From Rosemarie Jerome
Author:  Ray Bradbury
The Playground
Charles Underhill wants to protect his 3 year old son Jim from bullies in the playground. Memories of his own tortured childhood keep him awake at night and he vows that his son will not suffer the same horrors. He makes a pact with the mysterious playground manager but only after the pact is set does he discover the true nature of the deal. Sometimes the subtle horrors are the most chilling; this is the case with Bradbury’s short story. This exclusive Kindle eBook is available on our circulating Paperwhite Kindle.

 

Dying on the Job: murder and mayhem in the American workplace

From Andrea Kalinowski
Author:  Ronald D. Brown
Dying on the Job: murder and mayhem in the American workplace
Dying on the Job is not a read for the faint of heart. It discusses the rise in workplace violence and explores some of the possible reasons for this increase. The spike is attributed, in part, to the economic downturn, the scarcity of employment opportunities, the threat of losing the employment, etc. Due to the scarcity of employment and the increase in debt,  debtors’ prisons  are being revived in some states. The author, in addition, investigates the difference that gender plays in how much force and how quickly that force is deployed against coworkers and employers. Women, it turns out, are much quicker on the trigger but they carry less weaponry into the workplace.

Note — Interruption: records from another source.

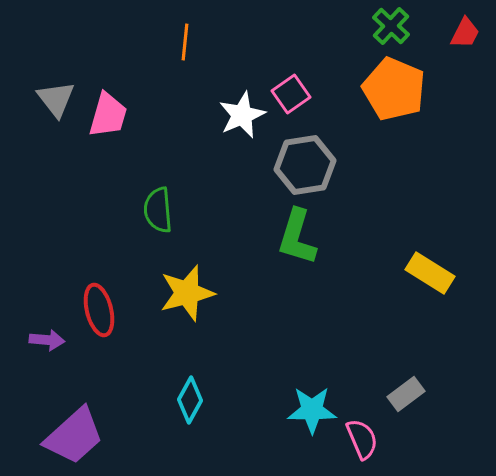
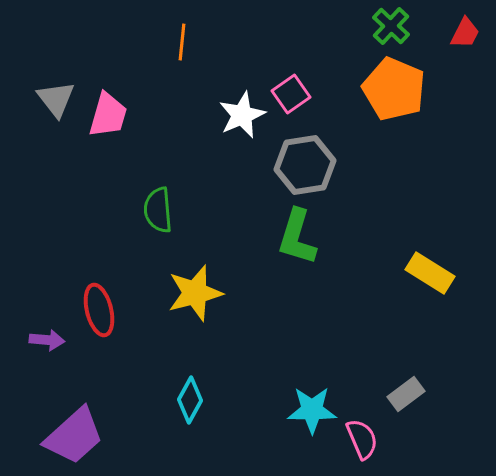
orange line: moved 3 px left
yellow star: moved 8 px right
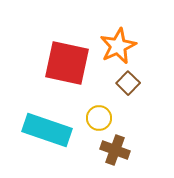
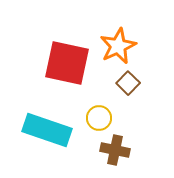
brown cross: rotated 8 degrees counterclockwise
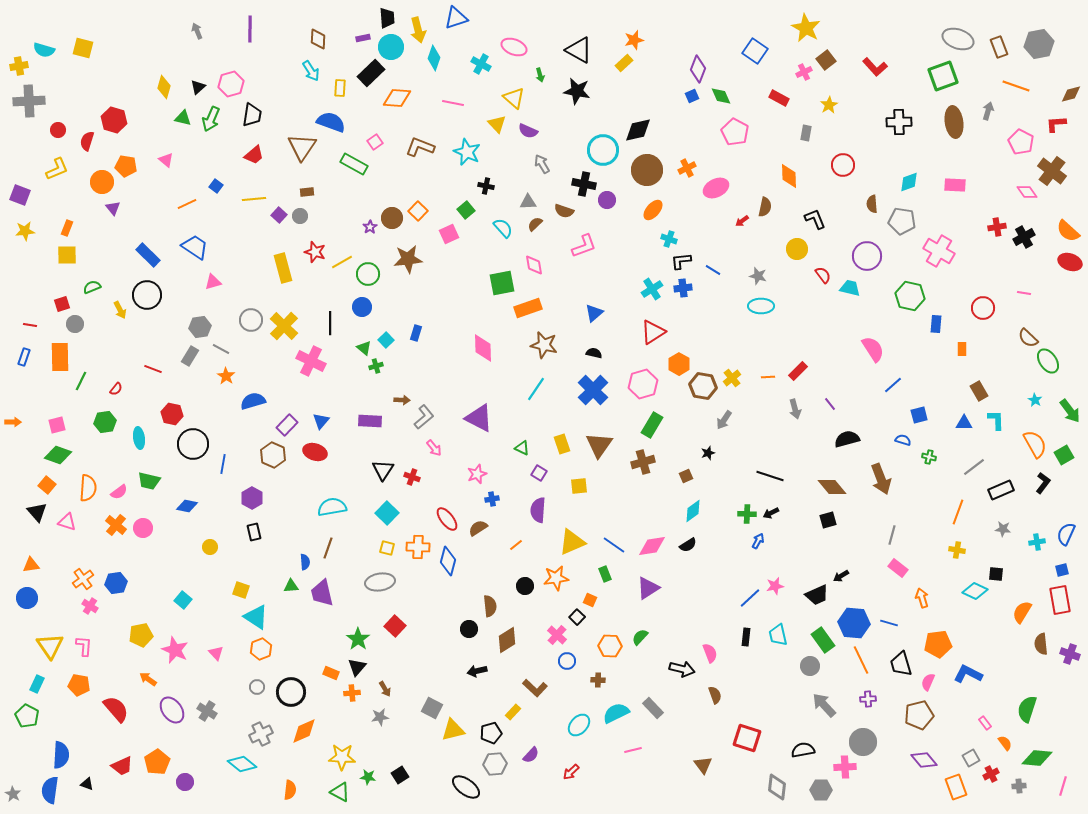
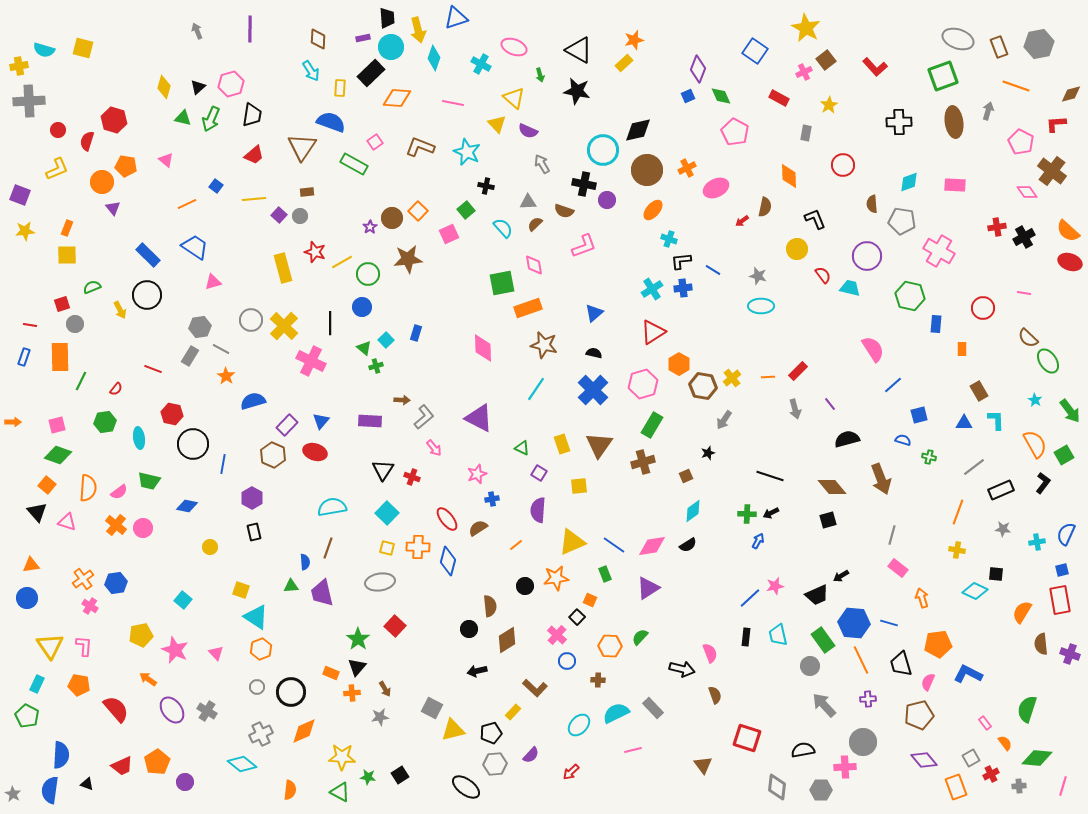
blue square at (692, 96): moved 4 px left
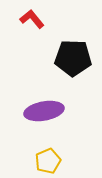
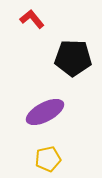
purple ellipse: moved 1 px right, 1 px down; rotated 18 degrees counterclockwise
yellow pentagon: moved 2 px up; rotated 10 degrees clockwise
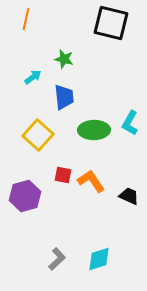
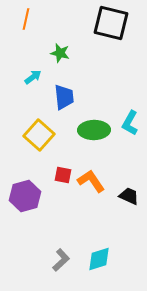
green star: moved 4 px left, 6 px up
yellow square: moved 1 px right
gray L-shape: moved 4 px right, 1 px down
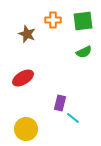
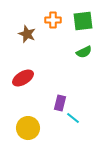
yellow circle: moved 2 px right, 1 px up
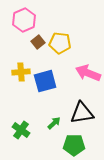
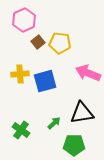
yellow cross: moved 1 px left, 2 px down
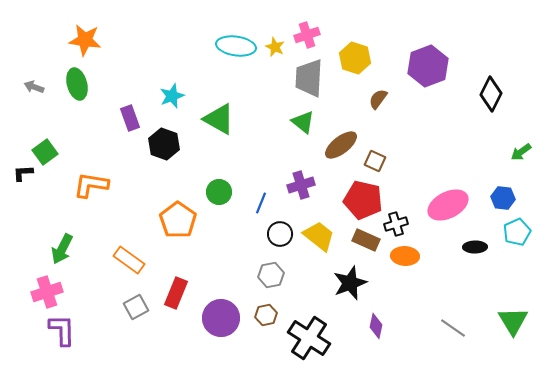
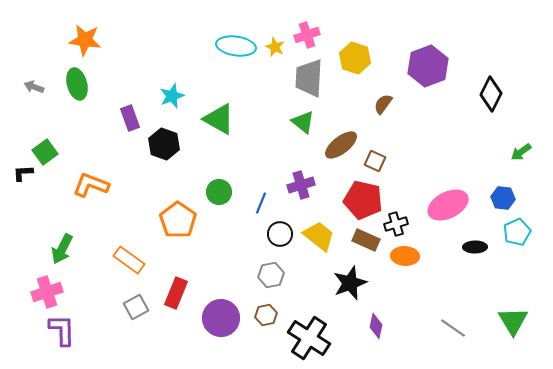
brown semicircle at (378, 99): moved 5 px right, 5 px down
orange L-shape at (91, 185): rotated 12 degrees clockwise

Men, if they decide upon an act of violence in the workplace, come armed to the teeth. They usually bear several arms, some knives and extra ammunition. This book was an eye-opener. As a somewhat informed person, I was aware of workplace violence but somehow only on the periphery. Reading this tome made me more cognizant of the fact that violence can occur anywhere and at any time.

Before I Fall

From Joanna, Teen Book Reviewer
author: Oliver, Lauren
Before I Fall
 Before I Fall by Lauren Oliver revolves around eighteen year old Samantha Kinston and the last day of her life – over and over again. Cupid’s Day should have been just another day for Sam. She’d go to school with her best friends, park in the best parking spot, and get a rose from her gorgeous boyfriend as well as every other admirer in the school. Then she dies. Seven times, actually. Over and over again Sam relives the very last day of her life changing everything to save herself. Seven chances, seven tries, and only one way to get it right.

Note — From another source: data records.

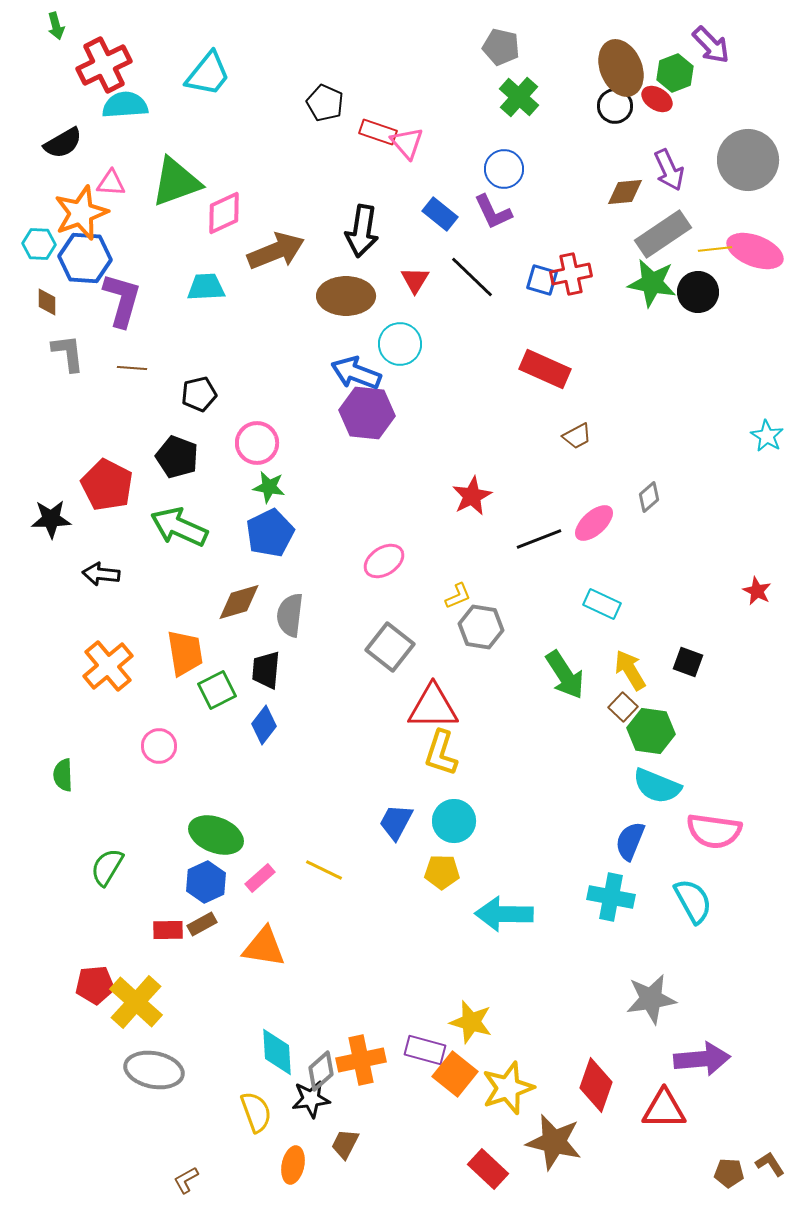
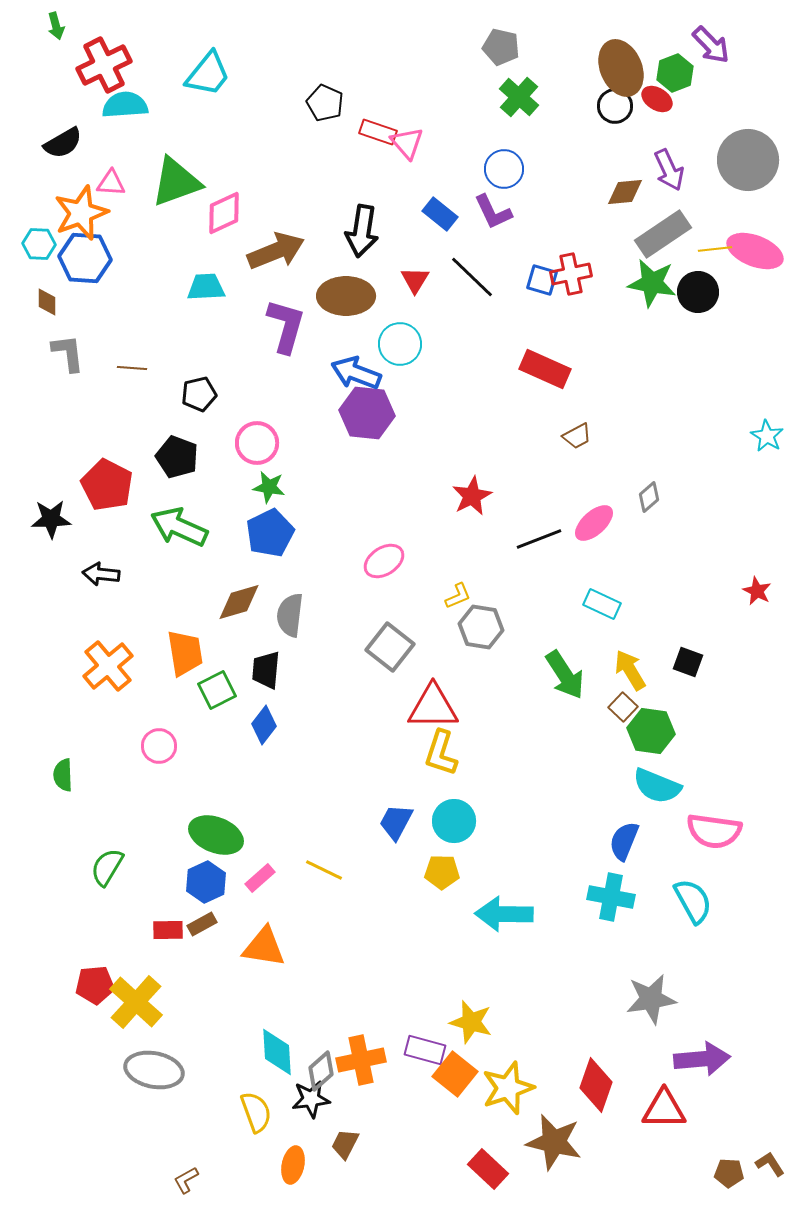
purple L-shape at (122, 300): moved 164 px right, 26 px down
blue semicircle at (630, 841): moved 6 px left
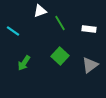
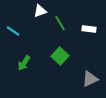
gray triangle: moved 14 px down; rotated 12 degrees clockwise
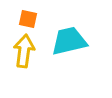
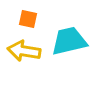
yellow arrow: rotated 88 degrees counterclockwise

First impressions lead you to think that Sam is just another popular girl who has everything she could have ever wanted – and she is, at first. She makes judgments upon association and what it takes to stay at the top. After she dies, though, everything changes. Getting the opportunity to repeat the same day gives Sam a chance to make good on some of the mistakes she has made. She takes the opportunity to see people for who they really are and realizes that saving herself had nothing to do with what she thought it had.

I would recommend this book to everyone. Reading about the same day seven times may seem boring, but the way she lives it makes all the difference. The emotions are raw and the characters three-dimensional. Towards the end, when everything starts to fall into place, you’ll want to finish reading it, every period and comma.

Give a Boy a Gun

From Dominic, Teen Book Reviewer
author: Strasser, Todd
 Give a Boy a Gun 
The book “Give a Boy a Gun” by Todd Strasser was an excellent book. Although it contained graphic ideas, it discussed school shootings, an important issue faced by our society. This book puts you in the mind of a school shooter and it revealed what the two boys, Brendan and Gary had gone through and why they chose to try to take the lives of their fellow classmates. I liked this book mainly because it deals with bullying a problem many kids face in school that can have serious negative effects on their behavior. I would recommend this book to pre-teens and teenagers. I would recommend it to those types of people because the theme of the book would be easily understood by this age group.

The Skin I’m In

From Rhea, Teen Book Reviewer
author:  Flake, Sharon G.
The Skin I’m In
As the title and cover suggest the book is about an African American girl struggling with her racial identity, and more. Maleeka Madison attends an inner city school and is relentlessly teased by her classmates for her homemade clothes, her very dark skin and even her good grades. She is especially bullied by a girl named Charlese who makes her do all her homework and copies from her during tests. Despite all the work Maleeka does for Charlese she is often insulted and abused by her. Although, she knows she should not put up with any of the teasing and bullying, Maleeka does not have the courage to stand up for herself.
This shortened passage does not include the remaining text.